**DIRECTIONS**
Restate each entry exactly, without pictures.

**DATA TO EXAMINE**

_ _ _ _

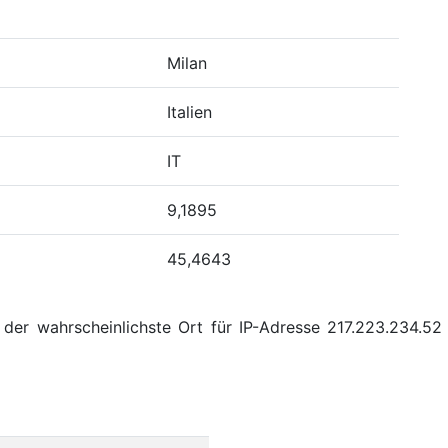
Milan
Italien
IT
9,1895
45,4643
er wahrscheinlichste Ort für IP-Adresse 217.223.234.52 M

_ _ _ _

**TASK OUTPUT**
Milan
Italien
IT
9,1895
45,4643
er wahrscheinlichste Ort für IP-Adresse 217.223.234.52 M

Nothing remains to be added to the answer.